The main plot is one which EBD liked and used several times – in New, Bride, Oberland and Feud -, that of a group of Chalet School girls and a group of girls from another school/other schools having to find a way to come together. Seeing as EBD used it no fewer than four times, it’s hardly original, but it’s good to see Robin and Amy, two of the central characters of the early days, at the heart of it, along with Signa.
There are also a whole load of minor plots. We see, very realistically, that some girls aren’t at all happy with being moved to the Annexe. EBD, who didn’t like to criticise either the school or the doctors, never really hinted at that, but surely it was inevitable. Amy misses Margia. Inga misses her friends. Renee is worried about her music lessons. Irma feels that she’s missing out on all the excitements at the main school. They must have felt like second-class citizens, and that must have been hard for everyone – and it must also have been strange knowing that most of the girls hoped to be moved to the main school ASAP. And, yay, one girl rebels and has a hot bath! I always find it very unrealistic that no-one in the entire canon series ever does that!

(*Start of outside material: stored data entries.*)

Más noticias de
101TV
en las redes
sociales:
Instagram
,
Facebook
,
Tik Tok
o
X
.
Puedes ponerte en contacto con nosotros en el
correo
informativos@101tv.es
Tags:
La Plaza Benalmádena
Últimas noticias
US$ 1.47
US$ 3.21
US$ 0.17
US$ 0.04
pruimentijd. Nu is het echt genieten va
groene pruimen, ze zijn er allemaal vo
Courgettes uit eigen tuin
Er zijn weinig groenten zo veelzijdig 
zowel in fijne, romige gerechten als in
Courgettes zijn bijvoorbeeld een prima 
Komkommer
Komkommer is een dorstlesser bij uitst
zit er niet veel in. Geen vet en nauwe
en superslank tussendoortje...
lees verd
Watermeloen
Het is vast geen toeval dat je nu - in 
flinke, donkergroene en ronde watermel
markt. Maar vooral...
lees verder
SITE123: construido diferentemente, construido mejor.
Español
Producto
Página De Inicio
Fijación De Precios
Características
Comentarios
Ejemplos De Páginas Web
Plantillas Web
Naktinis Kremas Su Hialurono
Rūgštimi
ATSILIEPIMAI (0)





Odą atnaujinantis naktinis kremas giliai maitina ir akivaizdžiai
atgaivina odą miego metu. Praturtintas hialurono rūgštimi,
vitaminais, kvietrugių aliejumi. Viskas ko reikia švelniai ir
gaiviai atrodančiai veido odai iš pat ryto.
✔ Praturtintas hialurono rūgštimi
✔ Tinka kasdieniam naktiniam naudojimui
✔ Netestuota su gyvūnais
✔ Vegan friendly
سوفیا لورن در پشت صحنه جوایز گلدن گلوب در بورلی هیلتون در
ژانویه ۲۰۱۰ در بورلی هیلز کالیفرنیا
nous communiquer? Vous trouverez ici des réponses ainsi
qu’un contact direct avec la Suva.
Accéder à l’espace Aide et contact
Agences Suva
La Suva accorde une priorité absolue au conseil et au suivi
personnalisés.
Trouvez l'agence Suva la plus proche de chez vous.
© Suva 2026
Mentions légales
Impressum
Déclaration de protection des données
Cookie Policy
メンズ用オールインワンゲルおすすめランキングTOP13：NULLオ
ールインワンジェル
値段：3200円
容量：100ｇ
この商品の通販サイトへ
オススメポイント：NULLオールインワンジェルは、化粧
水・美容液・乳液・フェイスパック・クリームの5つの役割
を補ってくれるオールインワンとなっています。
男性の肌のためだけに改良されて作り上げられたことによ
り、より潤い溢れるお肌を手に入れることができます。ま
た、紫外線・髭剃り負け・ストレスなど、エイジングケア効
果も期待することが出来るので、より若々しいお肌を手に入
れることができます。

There isn’t that much about “delicacy” and health issues. We’re told that they only have short lessons, and are encouraged to go out for fresh air in between lesson periods, which is interesting, and there are some references to medicine, but there’s not actually that much sense of it being a special school in any way. Doctors are barely mentioned! However, it would have been pretty miserable if it’d been some kind of set-up in which no-one was allowed to do anything in case they hurt or tired themselves – and that wouldn’t have fitted with the emphasis on fresh air and exercise anyway. And, as the author pointed out, Jem would definitely not have wanted them sleeping outdoors in all weathers, which was the way it worked at some “health” places at the time J.
There are no major accidents or disasters, but there’s a lot of the usual Chalet School stuff that we know and love! Cookery lessons, making stuff for the Sale, expeditions, etc. It’s very well-written, and it reads a proper Chalet School without ever slavishly following EBD’s use of language or syntax. There’s no point at which you think that that wouldn’t have happened, or that that character wouldn’t have behaved in that way, but, at the same time, it’s different, because a lot of the characters are unfamiliar and the whole Annexe set-up is unfamiliar.

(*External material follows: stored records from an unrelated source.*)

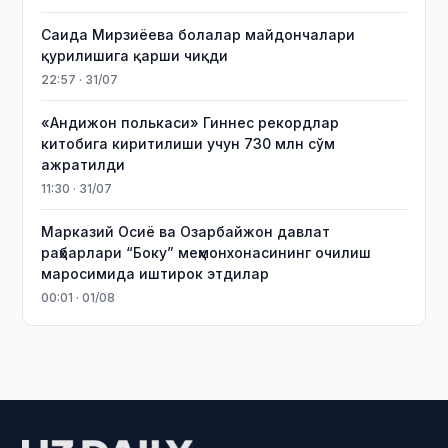
Саида Мирзиёева болалар майдончалари
қурилишига қарши чиқди
22:57 · 31/07
«Андижон полькаси» Гиннес рекордлар
китобига киритилиши учун 730 млн сўм
ажратилди
11:30 · 31/07
Марказий Осиё ва Озарбайжон давлат
раҳбарлари “Боку” меҳмонхонасининг очилиш
маросимида иштирок этдилар
00:01 · 01/08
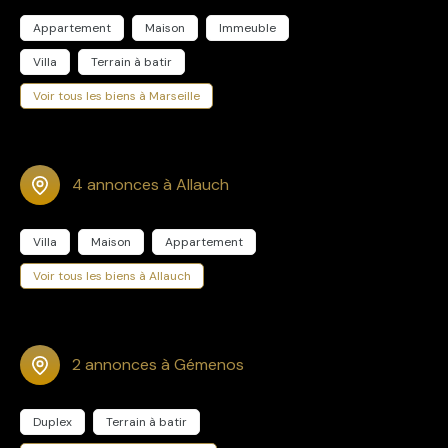
Appartement
Maison
Immeuble
Villa
Terrain à batir
Voir tous les biens à Marseille
4 annonces à Allauch
Villa
Maison
Appartement
Voir tous les biens à Allauch
2 annonces à Gémenos
Duplex
Terrain à batir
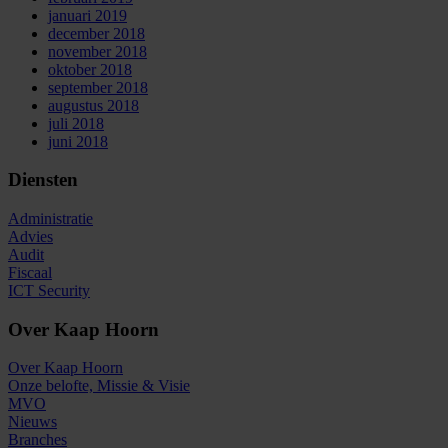
januari 2019
december 2018
november 2018
oktober 2018
september 2018
augustus 2018
juli 2018
juni 2018
Diensten
Administratie
Advies
Audit
Fiscaal
ICT Security
Over Kaap Hoorn
Over Kaap Hoorn
Onze belofte, Missie & Visie
MVO
Nieuws
Branches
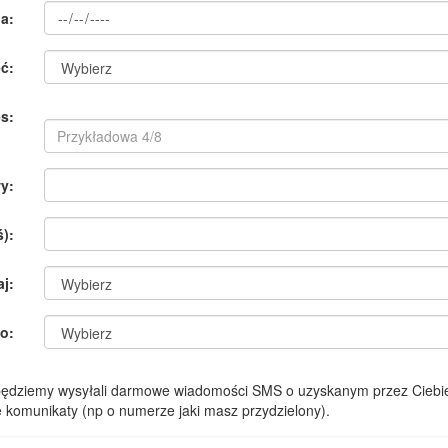
a:
ć:
s:
y:
):
aj:
o:
 będziemy wysyłali darmowe wiadomości SMS o uzyskanym przez Ciebie
komunikaty (np o numerze jaki masz przydzielony).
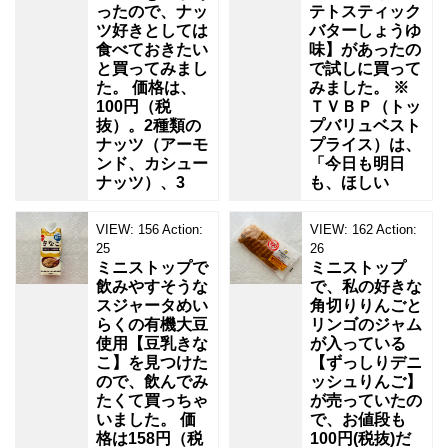
ったので、ナッ
テトスティック
ツ好きとしては
バターしょうゆ
食べておきたい
味】があったの
と買ってみまし
で試しに買って
た。 価格は、
みました。 ※
100円（税
ＴＶＢＰ（トッ
抜）。2種類の
プバリュベスト
ナッツ（アーモ
プライス）は、
ンド、カシュー
「今日も明日
ナッツ）、3
も、ほしい
VIEW:
156
Action:
VIEW:
162
Action:
25
26
ミニストップで
ミニストップ
飲みやすそうな
で、私の好きな
スジャータめい
角切りりんごと
らくの有機大豆
リンゴのジャム
使用【豆乳きな
が入っている
こ】を見つけた
【ずっしりデニ
ので、飲んでみ
ッシュりんご】
たくて買っちゃ
が売っていたの
いました。 価
で、お値段も
格は158円（税
100円(税抜)だ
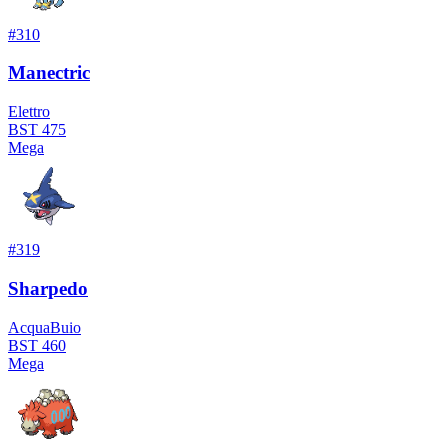
#
310
Manectric
Elettro
BST
475
Mega
#
319
Sharpedo
Acqua
Buio
BST
460
Mega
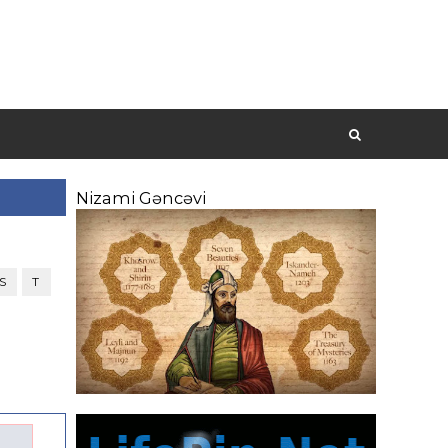
Nizami Gəncəvi
S
T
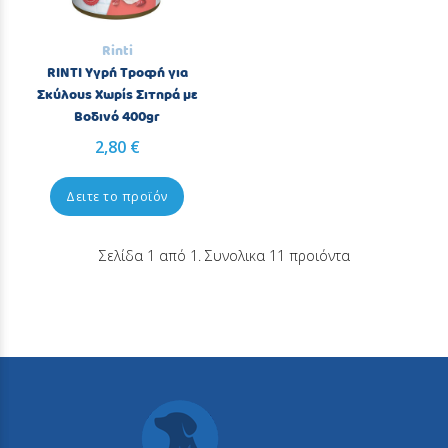
Rinti
RINTI Υγρή Τροφή για
Σκύλους Χωρίς Σιτηρά με
Βοδινό 400gr
2,80 €
Δειτε το προϊόν
Σελίδα 1 από 1. Συνολικα 11 προιόντα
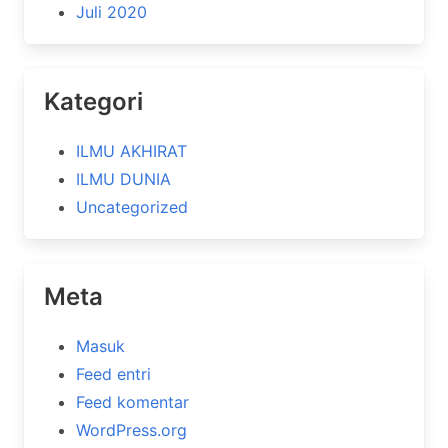
Juli 2020
Kategori
ILMU AKHIRAT
ILMU DUNIA
Uncategorized
Meta
Masuk
Feed entri
Feed komentar
WordPress.org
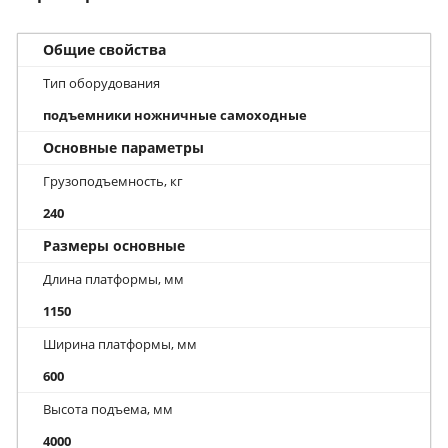
Общие свойства
Тип оборудования
подъемники ножничные самоходные
Основные параметры
Грузоподъемность, кг
240
Размеры основные
Длина платформы, мм
1150
Ширина платформы, мм
600
Высота подъема, мм
4000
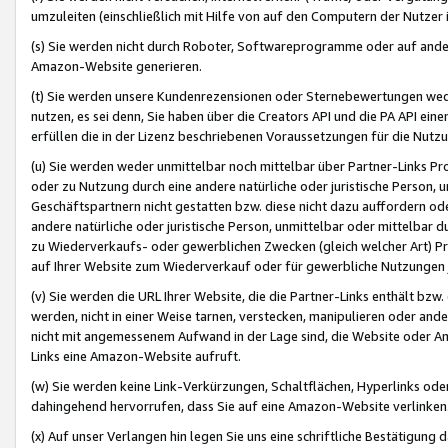
umzuleiten (einschließlich mit Hilfe von auf den Computern der Nutzer i
(s) Sie werden nicht durch Roboter, Softwareprogramme oder auf andere
Amazon-Website generieren.
(t) Sie werden unsere Kundenrezensionen oder Sternebewertungen wed
nutzen, es sei denn, Sie haben über die Creators API und die PA API e
erfüllen die in der Lizenz beschriebenen Voraussetzungen für die Nutzu
(u) Sie werden weder unmittelbar noch mittelbar über Partner-Links P
oder zu Nutzung durch eine andere natürliche oder juristische Person,
Geschäftspartnern nicht gestatten bzw. diese nicht dazu auffordern od
andere natürliche oder juristische Person, unmittelbar oder mittelbar
zu Wiederverkaufs- oder gewerblichen Zwecken (gleich welcher Art) 
auf Ihrer Website zum Wiederverkauf oder für gewerbliche Nutzungen 
(v) Sie werden die URL Ihrer Website, die die Partner-Links enthält b
werden, nicht in einer Weise tarnen, verstecken, manipulieren oder and
nicht mit angemessenem Aufwand in der Lage sind, die Website oder A
Links eine Amazon-Website aufruft.
(w) Sie werden keine Link-Verkürzungen, Schaltflächen, Hyperlinks ode
dahingehend hervorrufen, dass Sie auf eine Amazon-Website verlinken
(x) Auf unser Verlangen hin legen Sie uns eine schriftliche Bestätigung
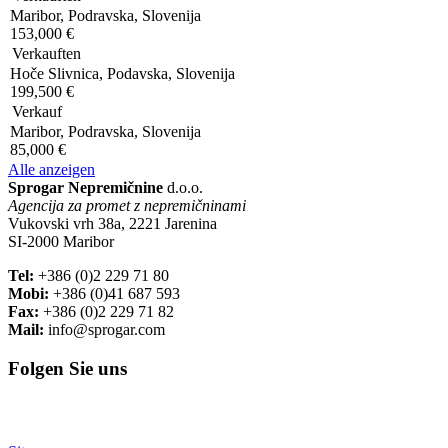
Maribor, Podravska, Slovenija
153,000 €
Verkauften
Hoče Slivnica, Podavska, Slovenija
199,500 €
Verkauf
Maribor, Podravska, Slovenija
85,000 €
Alle anzeigen
Sprogar Nepremičnine
d.o.o.
Agencija za promet z nepremičninami
Vukovski vrh 38a, 2221 Jarenina
SI-2000 Maribor
Tel:
+386 (0)2 229 71 80
Mobi:
+386 (0)41 687 593
Fax:
+386 (0)2 229 71 82
Mail:
info@sprogar.com
Folgen Sie uns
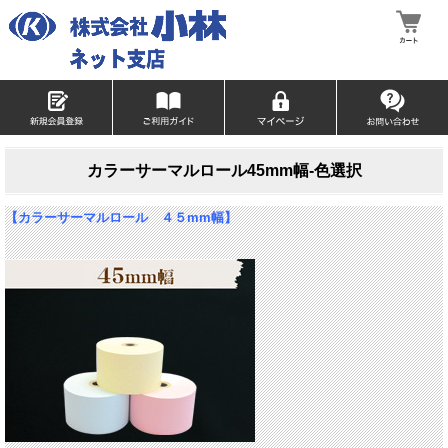
カラーサーマルロール45mm幅-色選択
【カラーサーマルロール ４５mm幅】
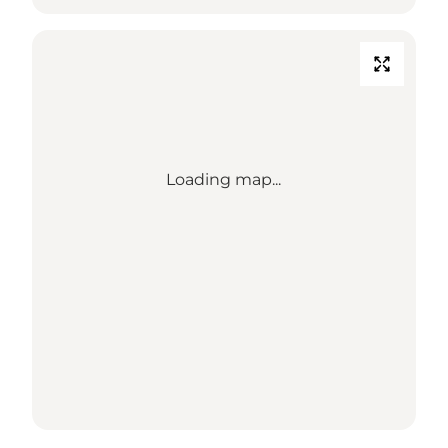
Loading map...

It’s not particularly exciting, in that there aren’t any dramatic incidents/accidents, but, quite frankly, it all gets a bit too much in some of the Swiss books, where there are meteorites landing on cricket pitches, sudden blizzards and avalanches every five minutes and people lying “still, grey and to all appearance dead” all over the show! There’s more than enough in the plots and the characters here to hold the reader’s attention. The only things I’d moan about are criticisms of the Chalet School (I love it to bits, but nothing’s perfect!) rather than of this book, i.e. the portrayal of Grizel and the repetition of the two-become-one plot. It’s a really enjoyable read – and the Tyrol-era Chalet School books are so good that anyone who can write a book that genuinely feels like one of them deserves a lot of credit!